Cette fois-ci, La Nación met en une la photo de la manifestation Cliquez sur l'image pour une très haute résolution |
Hier, le Sénat a voté à
l'unanimité la loi rectificative sur les remises de peine de sorte
que les détenus condamnés pour crimes contre l'humanité ne
puissent pas en bénéficier. La loi avait été votée la veille par
les députés nationaux. Et dès le vote du Sénat, le Président
Mauricio Macri a signé la loi, ce qui la rend immédiatement
applicable.
Plus tard, dans une
conférence de presse dans la province de Mendoza, où il était allé
inaugurer des installations européennes d'antennes géantes, le chef
de l'Etat a affirmé qu'il avait toujours été hostile au bénéfice
de remise de peine aux tortionnaires de la Dictature et à quelque
procédure que ce soit qui puisse correspondre de près ou de loin à
une impunité. Le problème est que certains de ses ministres se sont
prononcés en faveur de l'arrêt de la Cour suprême qui accordait un
régime de remise de peine dit du Jour compte double (2x1) (voir mon article du 4 mai 2017 à ce propos) et que lui-même a donc attendu
près d'une semaine pour donner son avis, même s'il a pris
l'initiative très rapide d'envoyer au Congrès le projet de loi qui
vient d'être voté et qui corrige les vides juridiques dans
lesquelles trois juges de la Cour suprême s'étaient engouffrés
(1).
Hier soir, une foule très
dense a convergé vers Plaza de Mayo à l'appel des associations des
droits de l'homme rassemblant les victimes de la dictature militaire
de 1976-1983. Presque tous les manifestants arboraient le foulard
blanc des deux branches de Madres de Plaza de Mayo, la première fois
que cet emblème est adopté par tout le monde.
De son côté, le juge
Eugenio Raúl Zaffaroni, ex-membre de la Cour suprême et siégeant
aujourd'hui à la Cour Inter-Américaine des Droits de l'Homme
(CIDH), a rejoint les manifestants d'hier et répondu aux questions
des journalistes pour dénoncer l'absurdité de l'arrêt de la Cour
du 3 mai dernier. Le Président Macri l'a visé parmi les
personnalités d'opposition qui ont fait beaucoup de bruit cette
semaine mais n'avait rien fait pour corriger vides juridiques créée
par l'abolition de cette ancienne loi du 2x1, supprimée en 2001. Et
pan sur le bec ! D'autant qu'il lui était déjà arrivé de voter une fois en faveur de l'application du 2x1 à un condamné pour crimes contre l'humanité, ce qu'il regrette aujourd'hui.
Il y a quelques jours, la
Cour suprême argentine s'était vu critiquer vertement par le
Haut-Commissariat aux Droits de l'homme de l'ONU (sous-secrétariat
pour l'Amérique du Sud, siégeant à Santiago du Chili, voir mon article du 9 mai 2017).
Pour aller plus loin :
sur le vote de la loi :
lire l'article de Clarín
sur la conférence de
presse du président Macri :
lire l'article de La Prensa qui propose aussi la vidéo complète de la conférence de
presse du président, hier, à Mendoza (17 minutes)
sur les déclarations du
juge Zaffaroni :
lire l'article de Clarín
(1) Cette rapidité est en
soi significative car rédiger un projet de loi, l'envoyer au
Congrès, le faire porter à l'ordre du jour, tout cela demande
d'ordinaire pas mal de temps. La rapidité de la procédure cette
fois-ci est donc plutôt de bon aloi. Et pour le silence du
président, celui-ci pourra toujours le justifier par la séparation
des pouvoirs dont il ne cesse de protester qu'il en est un ferme
partisan. Qu'il n'est donc pas derrière l'arrêt de la Cour.

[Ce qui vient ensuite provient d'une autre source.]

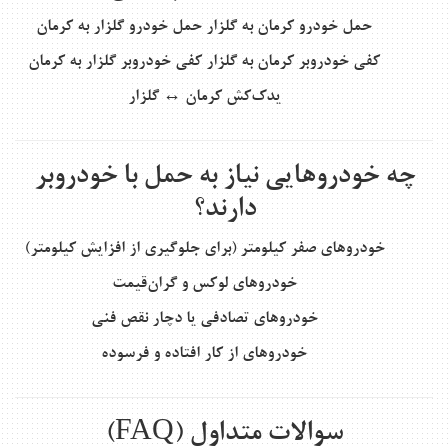
حمل خودرو کرمان به گلزار
حمل خودرو گلزار به کرمان
کفی خودروبر کرمان به گلزار
کفی خودروبر گلزار به کرمان
یدک‌کش کرمان ↔ گلزار
چه خودروهایی نیاز به حمل با خودروبر
دارند؟
خودروهای صفر کیلومتر (برای جلوگیری از افزایش کیلومتر)
خودروهای لوکس و گران‌قیمت
خودروهای تصادفی یا دچار نقص فنی
خودروهای از کار افتاده و فرسوده
سوالات متداول (FAQ)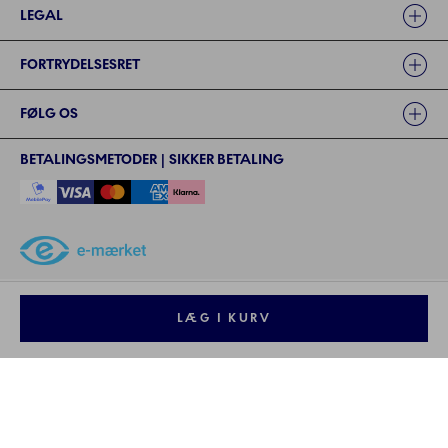
LEGAL
FORTRYDELSESRET
FØLG OS
BETALINGSMETODER | SIKKER BETALING
©2024 ROYAL COPENHAGEN - - Fiskars Denmark (Vita) A/S
©2024 ROYAL COPENHAGEN - Fiskars Denmark (Vita) A/S - CVR: 26
LÆG I KURV
57 35 72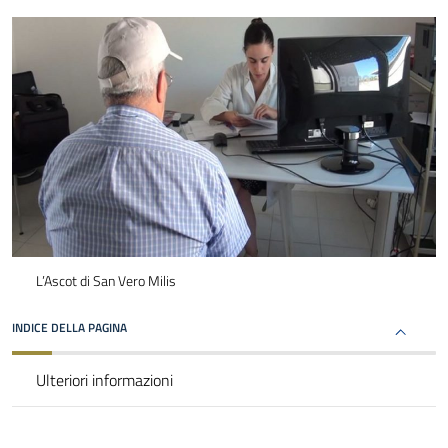
L’Ascot di San Vero Milis
INDICE DELLA PAGINA
Ulteriori informazioni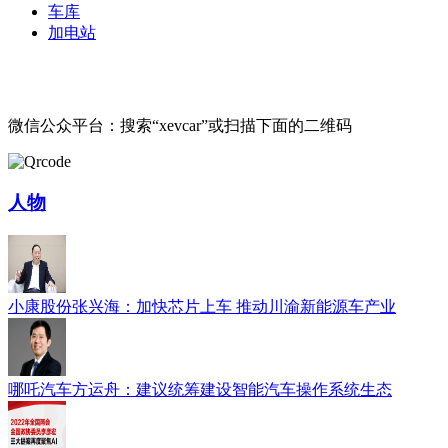
车库
加电站
微信公众平台：搜索“xevcar”或扫描下面的二维码
人物
小康股份张兴海：加快芯片上车 推动川渝新能源车产业
哪吒汽车方运舟：建议统筹建设智能汽车操作系统生态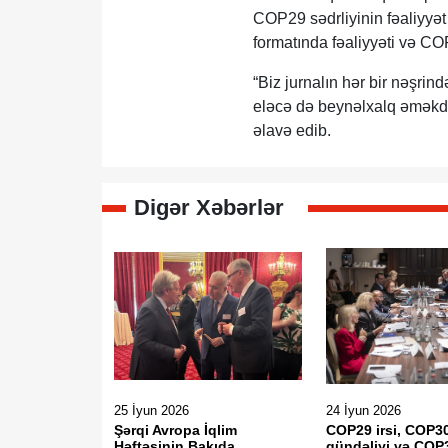
COP29 sədrliyinin fəaliyyət
formatında fəaliyyəti və CO
“Biz jurnalın hər bir nəşrin
eləcə də beynəlxalq əməkdaş
əlavə edib.
Digər Xəbərlər
25 İyun 2026
24 İyun 2026
Şərqi Avropa İqlim
COP29 irsi, COP3
Həftəsinin Bakıda
gündəliyi və COP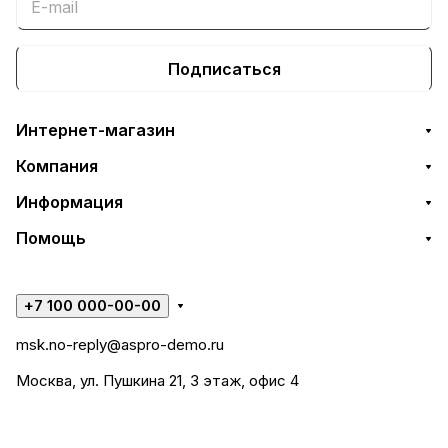
Подписаться
Интернет-магазин
Компания
Информация
Помощь
+7 100 000-00-00
msk.no-reply@aspro-demo.ru
Москва, ул. Пушкина 21, 3 этаж, офис 4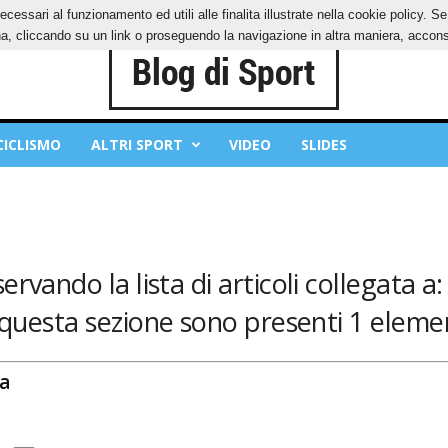
ecessari al funzionamento ed utili alle finalita illustrate nella cookie policy. 
IES
PRIVACY POLICY
, cliccando su un link o proseguendo la navigazione in altra maniera, acconse
CICLISMO
ALTRI SPORT
VIDEO
SLIDES
servando la lista di articoli collegata a:
 questa sezione sono presenti 1 elemen
a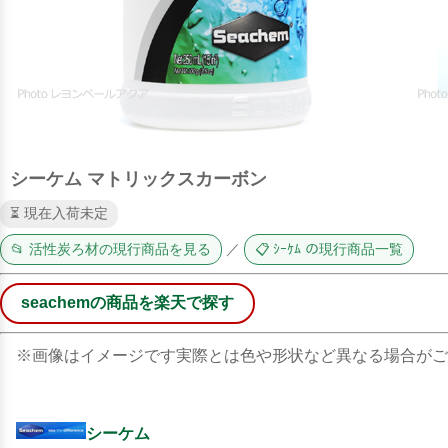
シーケム マトリックスカーボン
⏳ 現在入荷未定
📂 活性炭ろ材の現行商品を見る
／
📋 ｼｰｹﾑ の現行商品一覧
seachemの商品を楽天で探す
※画像はイメージです実際とは色や形状など異なる場合がご
シーケム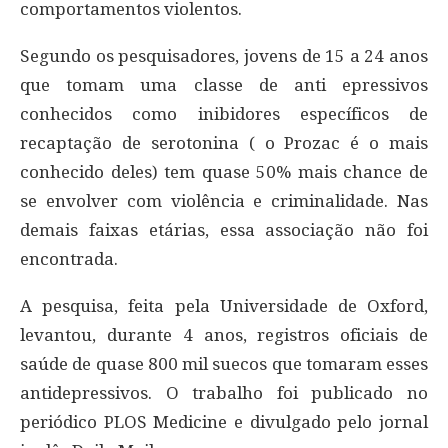
comportamentos violentos.
Segundo os pesquisadores, jovens de 15 a 24 anos
que tomam uma classe de anti epressivos
conhecidos como inibidores específicos de
recaptação de serotonina ( o Prozac é o mais
conhecido deles) tem quase 50% mais chance de
se envolver com violência e criminalidade. Nas
demais faixas etárias, essa associação não foi
encontrada.
A pesquisa, feita pela Universidade de Oxford,
levantou, durante 4 anos, registros oficiais de
saúde de quase 800 mil suecos que tomaram esses
antidepressivos. O trabalho foi publicado no
periódico PLOS Medicine e divulgado pelo jornal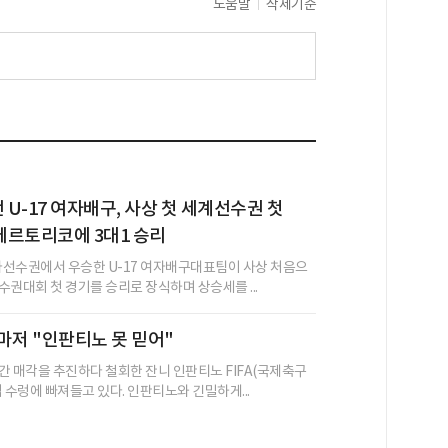
도움말
삭제기준
U-17 여자배구, 사상 첫 세계선수권 첫
에르토리코에 3대1 승리
시아선수권에서 우승한 U-17 여자배구대표팀이 사상 처음으
수권대회 첫 경기를 승리로 장식하며 상승세를 ...
마저 "인판티노 못 믿어"
간 매각을 추진하다 철회한 잔니 인판티노 FIFA(국제축구
 수렁에 빠져들고 있다. 인판티노와 긴밀하게...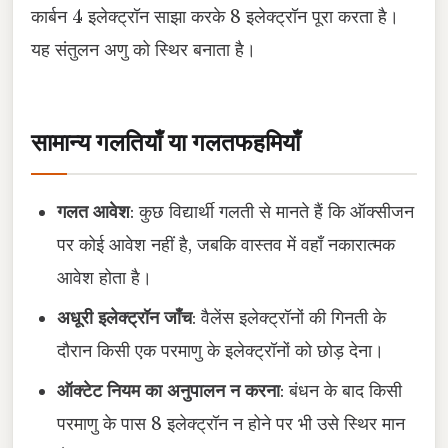
कार्बन 4 इलेक्ट्रॉन साझा करके 8 इलेक्ट्रॉन पूरा करता है।
यह संतुलन अणु को स्थिर बनाता है।
सामान्य गलतियाँ या गलतफहमियाँ
गलत आवेश
: कुछ विद्यार्थी गलती से मानते हैं कि ऑक्सीजन
पर कोई आवेश नहीं है, जबकि वास्तव में वहाँ नकारात्मक
आवेश होता है।
अधूरी इलेक्ट्रॉन जाँच
: वैलेंस इलेक्ट्रॉनों की गिनती के
दौरान किसी एक परमाणु के इलेक्ट्रॉनों को छोड़ देना।
ऑक्टेट नियम का अनुपालन न करना
: बंधन के बाद किसी
परमाणु के पास 8 इलेक्ट्रॉन न होने पर भी उसे स्थिर मान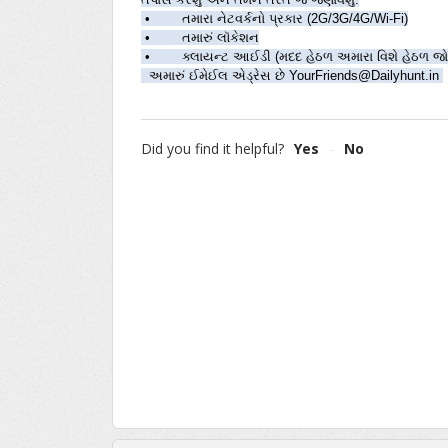
 •        તમારા નેટવર્કનો પ્રકાર (2G/3G/4G/Wi-Fi)
 •        તમારું લૉકેશન
 •        ક્લાયન્ટ આઈડી (મદદ હેઠળ અમારા વિશે હેઠળ જ
  અમારું ઈમેઈલ એડ્રેસ છે YourFriends@Dailyhunt.in 
Did you find it helpful?
Yes
No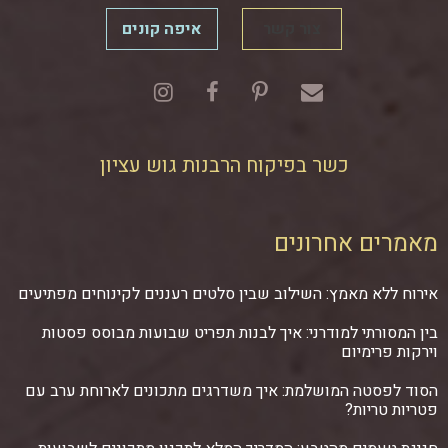
צור קשר
איפה קונים
כשר בפיקוח הרבנות גוש עציון
מאמרים אחרונים
אירוח ללא מאמץ: השילוב שבין סלטים רעננים לקינוחים מפתיעים
בין המסורתי למודרני: איך לבנות תפריט שבועות מבוסס פסטות
וירקות פרימיום
הסוד לפסטה המושלמת: איך משדרגים מתכונים לארוחת ערב עם
פטריות טריות?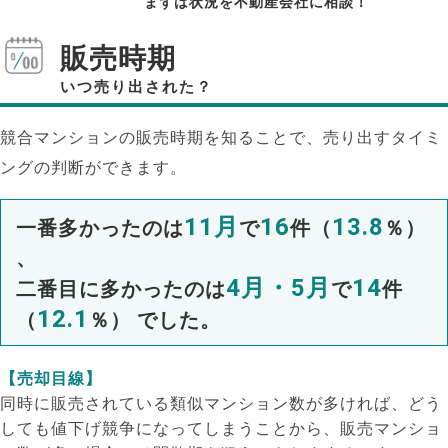
まずは状況を不動産会社に相談！
販売時期
いつ売り出された？
競合マンションの販売時期を知ることで、売り出すタイミ
ングの判断ができます。
11月
16
13.8
一番多かったのは
で
件（
％）
、
4月・5月
14
二番目に多かったのは
で
件
12.1
（
％） でした。
【売却目線】
同時に販売されている類似マンション数が多ければ、どう
しても値下げ競争になってしまうことから、販売マンショ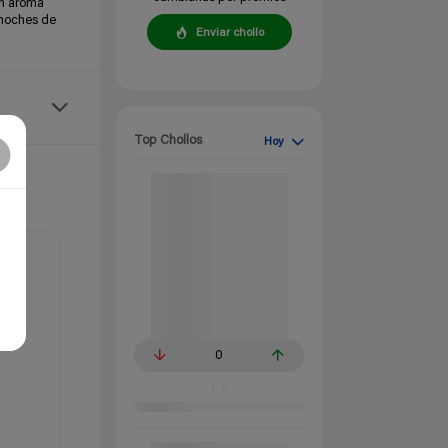
un aroma
 noches de
Enviar chollo
Top Chollos
Hoy
0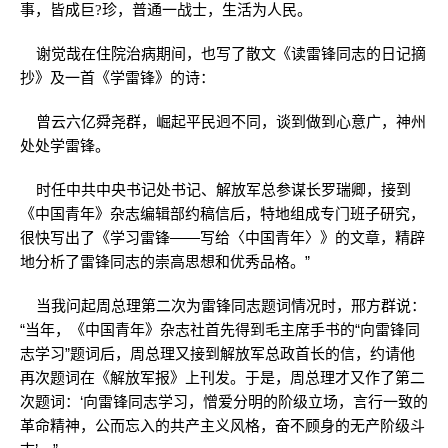
事，皆成巨?珍，普通一战士，生活为人民。
谢觉哉在住院治病期间，也写了散文《读雷锋同志的日记摘
抄》及一首《学雷锋》的诗：
曾云六亿舜尧群，崛起平民迥不同，谈到做到心意广，神州
处处学雷锋。
时任中共中央书记处书记、解放军总参谋长罗瑞卿，接到
《中国青年》杂志编辑部约稿信后，特地组成专门班子研究，
很快写出了《学习雷锋——写给〈中国青年〉》的文章，精辟
地分析了雷锋同志的崇高思想和优秀品格。”
当我问起周总理第二次为雷锋同志题词情况时，邢方群说：
“当年，《中国青年》杂志社首先得到毛主席手书的“向雷锋同
志学习”题词后，周总理又接到解放军总政首长的信，约请他
再次题词在《解放军报》上刊发。于是，周总理才又作了第二
次题词：‘向雷锋同志学习，憎爱分明的阶级立场，言行一致的
革命精神，公而忘入的共产主义风格，奋不顾身的无产阶级斗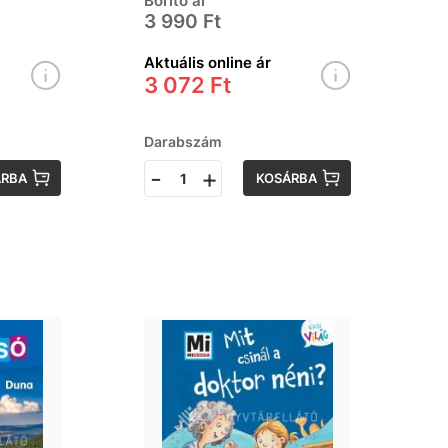
Borító ár
3 990 Ft
Aktuális online ár
3 072 Ft
Darabszám
-
+
ÁRBA
KOSÁRBA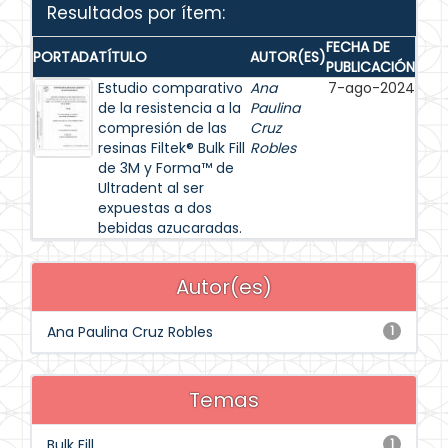
Resultados por ítem:
FECHA DE
PORTADA
TÍTULO
AUTOR(ES)
PUBLICACIÓN
Estudio comparativo
Ana
7-ago-2024
de la resistencia a la
Paulina
compresión de las
Cruz
resinas Filtek® Bulk Fill
Robles
de 3M y Forma™ de
Ultradent al ser
expuestas a dos
bebidas azucaradas.
Autor(es)
Ana Paulina Cruz Robles
1
Temas
Bulk Fill
1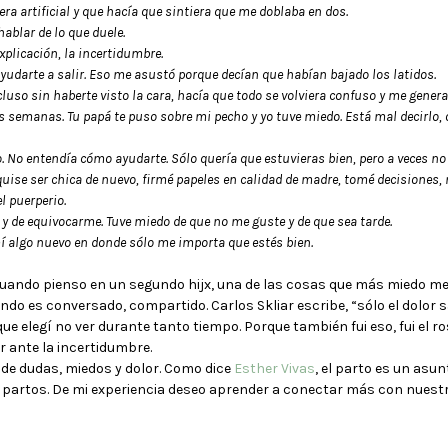
 artificial y que hacía que sintiera que me doblaba en dos.
hablar de lo que duele.
 explicación, la incertidumbre.
yudarte a salir. Eso me asustó porque decían que habían bajado los latidos.
incluso sin haberte visto la cara, hacía que todo se volviera confuso y me gener
seis semanas. Tu papá te puso sobre mi pecho y yo tuve miedo. Está mal decirlo,
o. No entendía cómo ayudarte. Sólo quería que estuvieras bien, pero a veces no
uise ser chica de nuevo, firmé papeles en calidad de madre, tomé decisiones,
el puerperio.
 y de equivocarme. Tuve miedo de que no me guste y de que sea tarde.
mí algo nuevo en donde sólo me importa que estés bien.
Cuando pienso en un segundo hijx, una de las cosas que más miedo me 
do es conversado, compartido. Carlos Skliar escribe, “sólo el dolor 
e elegí no ver durante tanto tiempo. Porque también fui eso, fui el ro
r ante la incertidumbre.
e de dudas, miedos y dolor. Como dice
Esther Vivas
, el parto es un asun
 partos. De mi experiencia deseo aprender a conectar más con nuest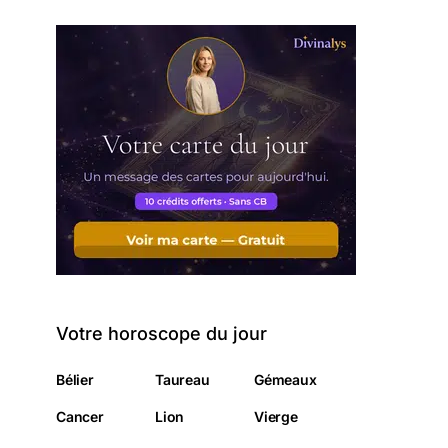
Votre horoscope du jour
Bélier
Taureau
Gémeaux
Cancer
Lion
Vierge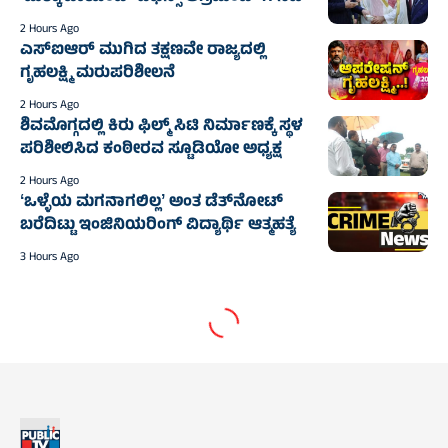
2 Hours Ago
ಎಸ್‌ಐಆರ್ ಮುಗಿದ ತಕ್ಷಣವೇ ರಾಜ್ಯದಲ್ಲಿ
ಗೃಹಲಕ್ಷ್ಮಿ ಮರುಪರಿಶೀಲನೆ
2 Hours Ago
ಶಿವಮೊಗ್ಗದಲ್ಲಿ ಕಿರು ಫಿಲ್ಮ್ ಸಿಟಿ ನಿರ್ಮಾಣಕ್ಕೆ ಸ್ಥಳ
ಪರಿಶೀಲಿಸಿದ ಕಂಠೀರವ ಸ್ಟೂಡಿಯೋ ಅಧ್ಯಕ್ಷ
2 Hours Ago
ʻಒಳ್ಳೆಯ ಮಗನಾಗಲಿಲ್ಲʼ ಅಂತ ಡೆತ್‌ನೋಟ್
ಬರೆದಿಟ್ಟು ಇಂಜಿನಿಯರಿಂಗ್ ವಿದ್ಯಾರ್ಥಿ ಆತ್ಮಹತ್ಯೆ‌
3 Hours Ago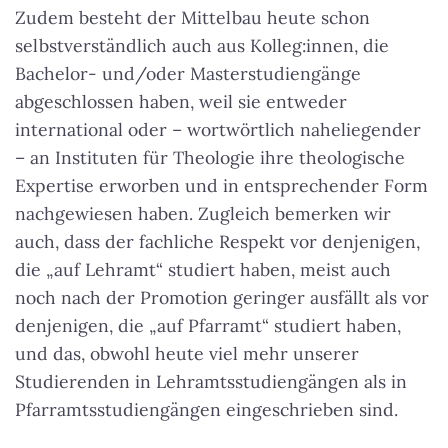
Zudem besteht der Mittelbau heute schon
selbstverständlich auch aus Kolleg:innen, die
Bachelor- und/oder Masterstudiengänge
abgeschlossen haben, weil sie entweder
international oder – wortwörtlich naheliegender
– an Instituten für Theologie ihre theologische
Expertise erworben und in entsprechender Form
nachgewiesen haben. Zugleich bemerken wir
auch, dass der fachliche Respekt vor denjenigen,
die „auf Lehramt“ studiert haben, meist auch
noch nach der Promotion geringer ausfällt als vor
denjenigen, die „auf Pfarramt“ studiert haben,
und das, obwohl heute viel mehr unserer
Studierenden in Lehramtsstudiengängen als in
Pfarramtsstudiengängen eingeschrieben sind.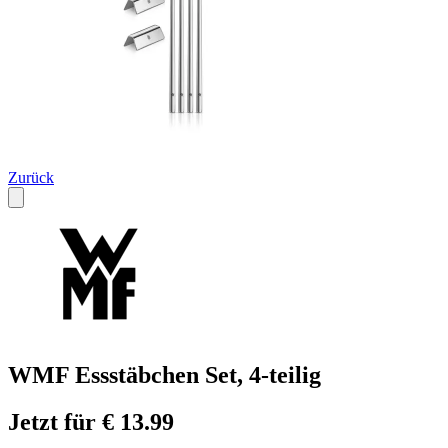
Zurück
WMF Essstäbchen Set, 4-teilig
Jetzt für € 13.99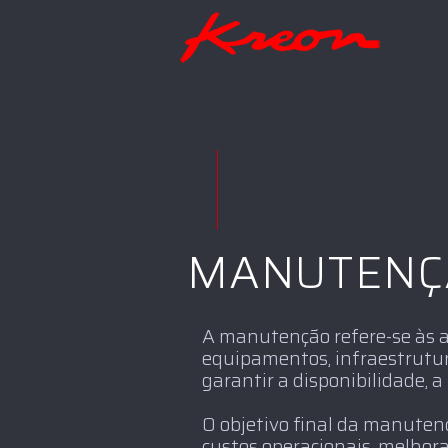
MANUTENÇ
A manutenção refere-se às a
equipamentos, infraestrutur
garantir a disponibilidade, 
O objetivo final da manutençã
custos operacionais, melho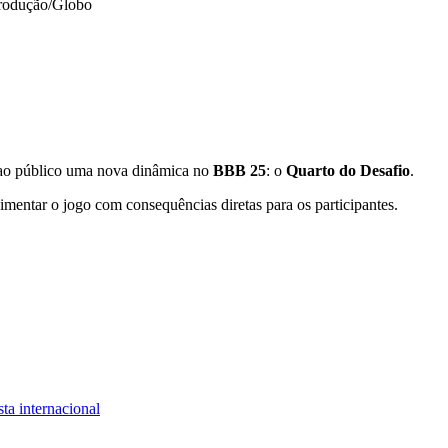
rodução/Globo
 ao público uma nova dinâmica no
BBB 25
: o
Quarto do Desafio
.
entar o jogo com consequências diretas para os participantes.
ta internacional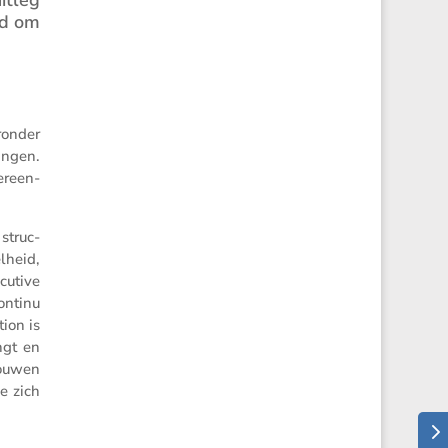
id om
ronder
ingen.
ereen­
 struc­
lheid,
u­tive
ontinu
tion is
ngt en
rouwen
e zich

Personnellement, j'ai tendance à penser qu'il est sans doute
sincère. Si l'on croit l'inverse aussi facilement, c'est peut-être
parce que l'esprit partisan qui marquait tout acte de l'Etat sous les
Kirchner a déformé le regard et fait prendre de mauvaises habitudes
aux Argentins et, en particulier, aux journalistes.